L’italiano mobilio (anche mobilia) è sospetto, nel senso che
probabilmente non è una derivazione dall’agg. lat. mobile(m) ‘mobile’ come sembra assodato. In inglese si incontra mop ‘scopa di filacce, massa di capelli,
zazzera’, tutti significati che rimandano all’idea di ‘mucchio, ammasso’; nel
dialetto scozzese moop vale ‘tener
compagnia, associarsi strettamente’[12]; ancora
in inglese mob significa
’associazione criminale, mafia, plebaglia’ ma anche, soprattutto in Australia,
‘gregge’: il mobile è per eccellenza
un complesso di parti interconnesse.
Ho letto in alcuni vocabolari sardi la curiosa espressione segai is trastus ‘rompere gli accordi’,
ma letteralmente ‘rompere (segai) i
mobili (trastus)’. Nonostante il
fatto che nessuno dei linguisti sardi, che io sappia, si azzarda a darne una
spiegazione, io sono certissimo che dietro il termine trastus ‘mobili’ si nasconde proprio il significato di ‘patti,
accordi’ i quali non sono altro, come abbiamo visto per gr. harmonía ‘armonia, patto’, un armoniosa corrispondenza tra le
parti, come quella da cui dipende l’esistenza di un mobile. In spagnolo trasto sta sia per ‘mobile’ che per ‘strumento, arnese, trabiccolo’.

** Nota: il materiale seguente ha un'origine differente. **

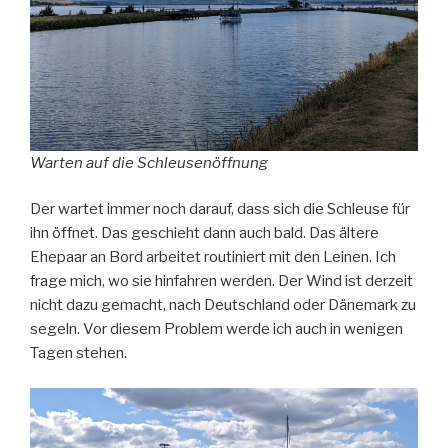
Warten auf die Schleusenöffnung
Der wartet immer noch darauf, dass sich die Schleuse für
ihn öffnet. Das geschieht dann auch bald. Das ältere
Ehepaar an Bord arbeitet routiniert mit den Leinen. Ich
frage mich, wo sie hinfahren werden. Der Wind ist derzeit
nicht dazu gemacht, nach Deutschland oder Dänemark zu
segeln. Vor diesem Problem werde ich auch in wenigen
Tagen stehen.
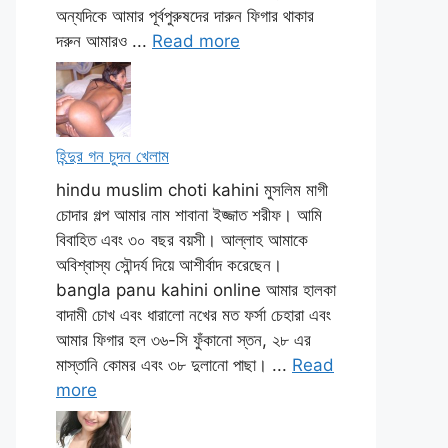
অন্যদিকে আমার পূর্বপুরুষদের দারুন ফিগার থাকার
দরুন আমারও ...
Read more
হিন্দুর গন চুদন খেলাম
hindu muslim choti kahini মুসলিম মাগী
চোদার গল্প আমার নাম শাবানা ইজ্জাত শরীফ। আমি
বিবাহিত এবং ৩০ বছর বয়সী। আল্লাহ আমাকে
অবিশ্বাস্য সৌন্দর্য দিয়ে আশীর্বাদ করেছেন।
bangla panu kahini online আমার হালকা
বাদামী চোখ এবং ধারালো নখের মত ফর্সা চেহারা এবং
আমার ফিগার হল ৩৬-সি ফুঁকানো স্তন, ২৮ এর
মাস্তানি কোমর এবং ৩৮ দুলানো পাছা। ...
Read
more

Si potrebbe pensare, all’origine dell’espressione sarda, ad un termine simile
al got. trausti ‘accordo, patto’,
ingl. trust ‘fede, fiducia’ o ‘grande
gruppo di compagnie’.
Riconfermo con forza che gli etimi sono più facili da trovare con questo
mio metodo interpretativo, visto che essi in genere indicano direttamente la
natura del referente stesso. Un mobile
è tale non perché si può spostare,
come vuole il significato di superficie, ma perché è un composto: basta trovare una radice, simile formalmente a mobile ma col significato di ‘composto’,
e il gioco è fatto.
Sarei molto contento se qualche illustre linguista avesse la compiacenza e l’umiltà di abbassarsi alla
mia altezza e mi facesse capire dove il mio ragionamento è debole correggendolo
in qualche punto. In modo che mi metta l’animo in pace. Ma credo, purtroppo, di
dover attendere secoli!
[1] Cfr. G. Devoto, Dizionario etimologico,, Felice Le
Monnier, Firenze 1968.
[2] Cfr.G. Devoto, cit., s. v. armento
[3] Cfr. M. Cortelazzo- P.
Zolli, Dizionario etimologico della
lingua italiana, Zanichelli Bologna, 2004, s. v. leggere.
[4] Per l’idea di fede, che mi pare legata al concetto di “stretto
legame”, si veda l’articolo Parole illuminanti
del dialetto di Scanno (marzo 2011) presente nel mio blog.
[5] In tutto l’altopiano di
Abbasanta (Sardegna) la voce mura
indica il ‘nuraghe’. Il linguista M.
Pittau collega giustamente mura al
lat. muru(m) ‘muro’ e sostiene che
queste parole siano da confrontare -non derivare- con una radice etrusca. Cfr. sito web www.pittau.it/Sardo/nurache_etimologia.html
[6] Mi riprometto di trattare in altro articolo
il rapporto ambiguo tra il “tutto, unità” e la “parte”. Del resto la sovrapposizione dei due
significati di ‘massa’ e ‘parte’
avveniva già nelle lingue semitiche della Mesopotamia, come in accadico mēru ‘parte del corpo umano’ e
accadico merû ‘ingrassamento, gravidanza’.
[9] Il laconico hellá ’sella’ dimostra in qualche modo che la forma sella circolava da moltissimo tempo, a mio parere gia separata
dall’origine dall’altra forma *sedla.
[10] Cfr. il mio blog, febbraio
2014.
[11] Cfr. vocab. Merriam-Webster, s. v. concert.
[12] Cfr. Vocab. Merriam-Webster, s.v. moop.